Personal information
- Born: 26 November 1972 (age 53) Santo André, São Paulo, Brazil

Sport
- Sport: Track and field

Medal record
Men's athletics
Representing Brazil
Olympic Games
| Silver medal – second place | 2000 Sydney | 4x100 m relay |
| Bronze medal – third place | 1996 Atlanta | 4x100 m relay |
World Championships
| Silver medal – second place | 2003 Paris | 4x100 m relay |
| Bronze medal – third place | 1999 Sevilla | 4x100 m relay |
Pan American Games
| Gold medal – first place | 1999 Winnipeg | 4x100 metres |
| Bronze medal – third place | 1995 Mar del Plata | 100 metres |
| Bronze medal – third place | 2003 Santo Domingo | 200 metres |
Universiade
| Gold medal – first place | 1999 Palma de Mallorca | 100 metres |

= André Domingos =

Brazilian sprinter (born 1972)

André Domingos da Silva (born 26 November 1972) is a Brazilian athlete who competed mainly in the 100 and 200 metres.

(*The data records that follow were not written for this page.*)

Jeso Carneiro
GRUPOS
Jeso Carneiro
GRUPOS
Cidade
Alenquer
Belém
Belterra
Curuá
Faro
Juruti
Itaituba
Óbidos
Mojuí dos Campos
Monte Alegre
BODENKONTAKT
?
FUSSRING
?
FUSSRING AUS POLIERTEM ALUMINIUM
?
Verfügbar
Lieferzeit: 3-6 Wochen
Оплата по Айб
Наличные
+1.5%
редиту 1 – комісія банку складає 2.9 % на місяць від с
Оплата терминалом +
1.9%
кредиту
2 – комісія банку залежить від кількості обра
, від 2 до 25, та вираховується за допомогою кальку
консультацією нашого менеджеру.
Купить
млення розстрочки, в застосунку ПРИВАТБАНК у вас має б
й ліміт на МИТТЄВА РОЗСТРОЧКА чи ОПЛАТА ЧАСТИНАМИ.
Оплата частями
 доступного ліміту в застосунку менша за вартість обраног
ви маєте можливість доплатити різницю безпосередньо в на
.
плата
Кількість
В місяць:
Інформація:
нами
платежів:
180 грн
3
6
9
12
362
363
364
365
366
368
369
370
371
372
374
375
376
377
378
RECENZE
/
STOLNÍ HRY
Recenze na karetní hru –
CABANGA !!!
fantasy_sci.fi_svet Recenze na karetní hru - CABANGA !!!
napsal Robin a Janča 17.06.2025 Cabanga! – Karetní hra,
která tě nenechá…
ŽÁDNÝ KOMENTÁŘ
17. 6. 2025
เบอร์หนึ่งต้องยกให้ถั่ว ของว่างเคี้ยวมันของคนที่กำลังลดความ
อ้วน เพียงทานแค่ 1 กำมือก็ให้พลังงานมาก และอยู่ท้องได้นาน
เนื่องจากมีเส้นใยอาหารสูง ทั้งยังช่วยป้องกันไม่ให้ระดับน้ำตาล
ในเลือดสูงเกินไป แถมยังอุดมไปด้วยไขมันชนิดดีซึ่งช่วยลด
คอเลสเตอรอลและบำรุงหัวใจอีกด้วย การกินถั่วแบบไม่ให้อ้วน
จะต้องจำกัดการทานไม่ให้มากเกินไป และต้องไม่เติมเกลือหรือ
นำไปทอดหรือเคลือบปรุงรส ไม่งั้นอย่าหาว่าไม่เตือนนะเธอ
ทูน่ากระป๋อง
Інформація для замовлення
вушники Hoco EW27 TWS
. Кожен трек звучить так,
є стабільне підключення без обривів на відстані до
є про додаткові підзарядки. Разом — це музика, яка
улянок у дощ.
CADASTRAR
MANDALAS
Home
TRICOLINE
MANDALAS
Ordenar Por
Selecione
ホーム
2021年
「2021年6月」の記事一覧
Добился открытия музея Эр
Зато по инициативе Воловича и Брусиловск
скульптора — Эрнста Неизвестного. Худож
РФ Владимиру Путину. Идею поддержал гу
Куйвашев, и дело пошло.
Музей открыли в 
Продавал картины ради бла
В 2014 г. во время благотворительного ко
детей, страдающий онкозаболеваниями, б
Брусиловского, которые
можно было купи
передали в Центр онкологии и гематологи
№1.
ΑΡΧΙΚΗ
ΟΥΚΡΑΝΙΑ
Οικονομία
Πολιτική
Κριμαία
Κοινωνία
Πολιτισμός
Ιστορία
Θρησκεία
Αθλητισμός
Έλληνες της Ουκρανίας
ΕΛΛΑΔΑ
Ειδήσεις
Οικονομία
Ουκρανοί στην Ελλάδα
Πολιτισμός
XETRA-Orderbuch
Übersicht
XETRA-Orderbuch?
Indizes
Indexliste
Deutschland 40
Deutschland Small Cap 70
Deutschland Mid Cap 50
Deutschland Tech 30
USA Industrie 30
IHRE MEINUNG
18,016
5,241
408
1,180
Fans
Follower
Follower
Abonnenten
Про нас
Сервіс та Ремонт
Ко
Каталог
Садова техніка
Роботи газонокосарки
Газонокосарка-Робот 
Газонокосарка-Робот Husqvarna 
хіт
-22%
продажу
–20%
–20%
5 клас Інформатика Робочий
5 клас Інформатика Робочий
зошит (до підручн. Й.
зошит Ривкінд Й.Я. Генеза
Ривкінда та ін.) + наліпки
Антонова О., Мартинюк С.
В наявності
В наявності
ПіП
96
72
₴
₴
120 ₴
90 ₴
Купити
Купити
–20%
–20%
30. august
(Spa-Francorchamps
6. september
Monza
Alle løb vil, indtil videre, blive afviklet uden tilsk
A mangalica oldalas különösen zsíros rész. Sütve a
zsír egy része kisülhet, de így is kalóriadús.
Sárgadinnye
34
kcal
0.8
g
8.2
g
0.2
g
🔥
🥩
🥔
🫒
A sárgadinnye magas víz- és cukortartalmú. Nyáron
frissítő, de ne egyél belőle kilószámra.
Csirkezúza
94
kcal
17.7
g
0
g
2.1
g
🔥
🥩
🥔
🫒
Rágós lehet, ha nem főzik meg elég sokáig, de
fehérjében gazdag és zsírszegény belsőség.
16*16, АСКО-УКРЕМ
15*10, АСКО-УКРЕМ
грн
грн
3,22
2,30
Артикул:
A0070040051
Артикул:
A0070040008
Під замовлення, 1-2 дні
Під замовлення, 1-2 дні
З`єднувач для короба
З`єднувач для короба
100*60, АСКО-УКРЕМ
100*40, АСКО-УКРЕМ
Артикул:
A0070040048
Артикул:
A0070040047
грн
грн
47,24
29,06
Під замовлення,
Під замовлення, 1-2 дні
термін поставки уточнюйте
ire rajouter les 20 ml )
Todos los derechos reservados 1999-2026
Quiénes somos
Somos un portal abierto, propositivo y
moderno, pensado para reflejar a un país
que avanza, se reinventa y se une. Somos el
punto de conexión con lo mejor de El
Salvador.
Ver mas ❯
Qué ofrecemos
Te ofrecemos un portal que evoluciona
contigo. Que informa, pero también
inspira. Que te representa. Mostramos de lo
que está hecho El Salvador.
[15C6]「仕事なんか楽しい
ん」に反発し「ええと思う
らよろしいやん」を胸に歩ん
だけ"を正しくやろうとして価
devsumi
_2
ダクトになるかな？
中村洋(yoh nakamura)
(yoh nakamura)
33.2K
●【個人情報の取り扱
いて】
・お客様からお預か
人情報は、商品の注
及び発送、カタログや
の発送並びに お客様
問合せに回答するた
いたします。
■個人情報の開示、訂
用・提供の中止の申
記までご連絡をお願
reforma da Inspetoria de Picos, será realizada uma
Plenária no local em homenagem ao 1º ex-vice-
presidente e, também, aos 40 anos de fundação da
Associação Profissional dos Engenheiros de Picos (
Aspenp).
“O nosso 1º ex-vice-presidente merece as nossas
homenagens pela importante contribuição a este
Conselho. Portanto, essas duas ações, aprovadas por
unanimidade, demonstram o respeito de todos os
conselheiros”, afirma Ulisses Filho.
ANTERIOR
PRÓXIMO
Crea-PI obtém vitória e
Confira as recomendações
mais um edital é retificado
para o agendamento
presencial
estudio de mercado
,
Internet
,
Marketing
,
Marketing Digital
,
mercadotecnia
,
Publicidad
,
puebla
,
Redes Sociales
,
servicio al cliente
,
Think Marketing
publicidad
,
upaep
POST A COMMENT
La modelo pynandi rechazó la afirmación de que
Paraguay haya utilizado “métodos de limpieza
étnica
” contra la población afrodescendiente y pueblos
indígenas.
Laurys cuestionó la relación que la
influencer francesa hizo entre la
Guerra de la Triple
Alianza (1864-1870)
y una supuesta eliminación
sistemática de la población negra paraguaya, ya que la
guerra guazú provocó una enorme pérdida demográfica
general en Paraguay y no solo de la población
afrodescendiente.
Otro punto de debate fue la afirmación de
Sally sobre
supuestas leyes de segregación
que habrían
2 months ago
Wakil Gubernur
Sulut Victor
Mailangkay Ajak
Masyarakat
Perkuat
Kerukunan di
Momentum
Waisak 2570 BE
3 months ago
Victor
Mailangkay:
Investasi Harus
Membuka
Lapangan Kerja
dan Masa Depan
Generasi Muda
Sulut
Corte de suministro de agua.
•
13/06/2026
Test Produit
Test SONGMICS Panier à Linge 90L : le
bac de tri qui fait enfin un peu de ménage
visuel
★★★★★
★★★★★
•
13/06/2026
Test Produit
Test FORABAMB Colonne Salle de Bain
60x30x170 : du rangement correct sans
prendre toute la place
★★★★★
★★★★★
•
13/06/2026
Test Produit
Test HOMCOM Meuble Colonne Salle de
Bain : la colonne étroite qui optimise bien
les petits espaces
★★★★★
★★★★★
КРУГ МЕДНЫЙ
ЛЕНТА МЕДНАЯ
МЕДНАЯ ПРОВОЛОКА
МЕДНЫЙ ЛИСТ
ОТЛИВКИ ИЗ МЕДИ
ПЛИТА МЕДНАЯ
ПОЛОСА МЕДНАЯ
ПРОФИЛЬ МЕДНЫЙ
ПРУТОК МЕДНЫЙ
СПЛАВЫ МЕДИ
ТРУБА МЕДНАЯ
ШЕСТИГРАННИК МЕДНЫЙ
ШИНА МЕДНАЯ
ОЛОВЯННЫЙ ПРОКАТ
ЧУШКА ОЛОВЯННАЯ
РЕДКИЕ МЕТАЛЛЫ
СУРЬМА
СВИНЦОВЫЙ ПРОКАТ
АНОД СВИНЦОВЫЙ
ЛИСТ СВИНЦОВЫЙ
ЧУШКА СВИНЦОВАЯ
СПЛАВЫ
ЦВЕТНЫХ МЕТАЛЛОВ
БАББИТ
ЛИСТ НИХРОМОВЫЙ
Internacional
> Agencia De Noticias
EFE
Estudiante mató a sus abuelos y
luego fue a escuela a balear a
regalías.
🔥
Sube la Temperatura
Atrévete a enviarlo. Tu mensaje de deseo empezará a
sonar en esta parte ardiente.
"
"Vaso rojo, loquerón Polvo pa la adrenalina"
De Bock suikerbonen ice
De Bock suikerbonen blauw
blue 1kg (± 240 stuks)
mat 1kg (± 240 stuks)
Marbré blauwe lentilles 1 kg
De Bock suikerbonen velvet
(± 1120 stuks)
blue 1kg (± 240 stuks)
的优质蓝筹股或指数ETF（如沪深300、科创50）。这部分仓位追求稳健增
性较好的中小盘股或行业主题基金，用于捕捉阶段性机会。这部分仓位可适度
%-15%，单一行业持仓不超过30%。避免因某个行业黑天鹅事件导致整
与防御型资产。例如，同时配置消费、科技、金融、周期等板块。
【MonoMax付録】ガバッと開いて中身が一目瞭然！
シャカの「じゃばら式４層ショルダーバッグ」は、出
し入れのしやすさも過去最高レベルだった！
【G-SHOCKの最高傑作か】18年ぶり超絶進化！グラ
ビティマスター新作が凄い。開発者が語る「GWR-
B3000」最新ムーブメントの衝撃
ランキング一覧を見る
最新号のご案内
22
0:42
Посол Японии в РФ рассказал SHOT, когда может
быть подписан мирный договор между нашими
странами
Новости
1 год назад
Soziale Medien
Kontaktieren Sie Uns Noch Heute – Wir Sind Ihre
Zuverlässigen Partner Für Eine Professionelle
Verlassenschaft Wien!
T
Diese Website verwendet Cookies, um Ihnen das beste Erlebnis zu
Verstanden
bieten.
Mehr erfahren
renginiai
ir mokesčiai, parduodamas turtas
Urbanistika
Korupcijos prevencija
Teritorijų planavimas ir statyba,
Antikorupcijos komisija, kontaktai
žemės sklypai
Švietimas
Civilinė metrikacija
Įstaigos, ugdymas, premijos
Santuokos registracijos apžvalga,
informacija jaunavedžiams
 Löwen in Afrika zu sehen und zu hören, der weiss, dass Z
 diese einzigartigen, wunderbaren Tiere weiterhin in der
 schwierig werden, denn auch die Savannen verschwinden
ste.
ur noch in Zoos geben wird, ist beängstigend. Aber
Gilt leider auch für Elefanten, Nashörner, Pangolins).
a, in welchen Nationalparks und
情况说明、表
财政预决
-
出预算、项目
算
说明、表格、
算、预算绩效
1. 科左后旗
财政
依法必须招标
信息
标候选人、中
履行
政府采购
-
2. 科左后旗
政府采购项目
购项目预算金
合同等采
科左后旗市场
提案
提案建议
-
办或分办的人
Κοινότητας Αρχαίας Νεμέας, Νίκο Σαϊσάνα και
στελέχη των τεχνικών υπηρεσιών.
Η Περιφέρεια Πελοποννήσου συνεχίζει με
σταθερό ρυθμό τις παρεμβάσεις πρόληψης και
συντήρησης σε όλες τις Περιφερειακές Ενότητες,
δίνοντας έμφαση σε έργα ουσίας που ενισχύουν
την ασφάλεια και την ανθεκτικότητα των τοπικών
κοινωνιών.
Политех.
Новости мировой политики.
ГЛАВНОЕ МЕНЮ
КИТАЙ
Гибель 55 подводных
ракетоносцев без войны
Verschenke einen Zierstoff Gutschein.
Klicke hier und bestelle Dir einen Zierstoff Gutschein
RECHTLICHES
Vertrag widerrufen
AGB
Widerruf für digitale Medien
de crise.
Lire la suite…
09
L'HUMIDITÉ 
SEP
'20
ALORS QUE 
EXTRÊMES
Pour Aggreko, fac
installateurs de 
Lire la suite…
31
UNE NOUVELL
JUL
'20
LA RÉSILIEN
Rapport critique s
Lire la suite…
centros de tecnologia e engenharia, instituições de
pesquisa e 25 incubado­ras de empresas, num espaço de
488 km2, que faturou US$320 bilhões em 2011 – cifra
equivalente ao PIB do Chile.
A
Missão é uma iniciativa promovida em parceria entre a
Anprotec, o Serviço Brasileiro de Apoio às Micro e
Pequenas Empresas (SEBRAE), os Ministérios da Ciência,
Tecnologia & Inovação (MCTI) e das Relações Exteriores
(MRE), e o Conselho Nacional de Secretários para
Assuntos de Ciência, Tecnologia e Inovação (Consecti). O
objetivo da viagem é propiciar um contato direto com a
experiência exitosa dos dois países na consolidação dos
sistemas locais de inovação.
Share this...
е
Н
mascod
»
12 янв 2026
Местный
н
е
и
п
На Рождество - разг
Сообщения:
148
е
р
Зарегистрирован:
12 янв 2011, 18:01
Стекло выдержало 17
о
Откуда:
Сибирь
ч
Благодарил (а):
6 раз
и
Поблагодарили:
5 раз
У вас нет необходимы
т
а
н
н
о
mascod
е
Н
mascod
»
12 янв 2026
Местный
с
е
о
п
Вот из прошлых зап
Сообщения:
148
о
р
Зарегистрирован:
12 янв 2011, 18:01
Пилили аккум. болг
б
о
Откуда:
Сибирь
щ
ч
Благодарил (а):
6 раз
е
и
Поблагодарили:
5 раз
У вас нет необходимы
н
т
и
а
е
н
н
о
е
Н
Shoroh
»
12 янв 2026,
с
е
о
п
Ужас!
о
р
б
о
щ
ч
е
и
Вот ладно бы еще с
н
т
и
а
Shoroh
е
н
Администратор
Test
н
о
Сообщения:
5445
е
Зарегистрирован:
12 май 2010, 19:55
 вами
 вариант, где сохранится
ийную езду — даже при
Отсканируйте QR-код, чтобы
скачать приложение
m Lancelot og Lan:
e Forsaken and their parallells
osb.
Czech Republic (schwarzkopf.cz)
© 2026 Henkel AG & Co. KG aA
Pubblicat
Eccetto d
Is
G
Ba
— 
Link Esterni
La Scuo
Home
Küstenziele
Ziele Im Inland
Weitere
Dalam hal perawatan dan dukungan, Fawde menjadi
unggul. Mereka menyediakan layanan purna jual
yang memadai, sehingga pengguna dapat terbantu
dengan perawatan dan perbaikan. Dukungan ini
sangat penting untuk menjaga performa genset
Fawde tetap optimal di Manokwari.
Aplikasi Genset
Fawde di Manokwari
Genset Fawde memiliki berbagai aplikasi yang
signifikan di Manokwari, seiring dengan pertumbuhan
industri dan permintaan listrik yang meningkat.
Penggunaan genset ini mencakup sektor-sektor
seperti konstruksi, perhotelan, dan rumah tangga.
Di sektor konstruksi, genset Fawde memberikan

He competed for Brazil in the 1996 Summer Olympics held in Atlanta, United States in the 4 x 100 metre relay where he won the bronze medal with his teammates Arnaldo da Silva, Robson da Silva and Edson Ribeiro.

In the 2000 Summer Olympics held in Sydney, Australia he was again part of the Brazilian 4 x 100 metre team with Edson Ribeiro and newcomers Vicente de Lima and Claudinei da Silva and this time the team won the silver medal.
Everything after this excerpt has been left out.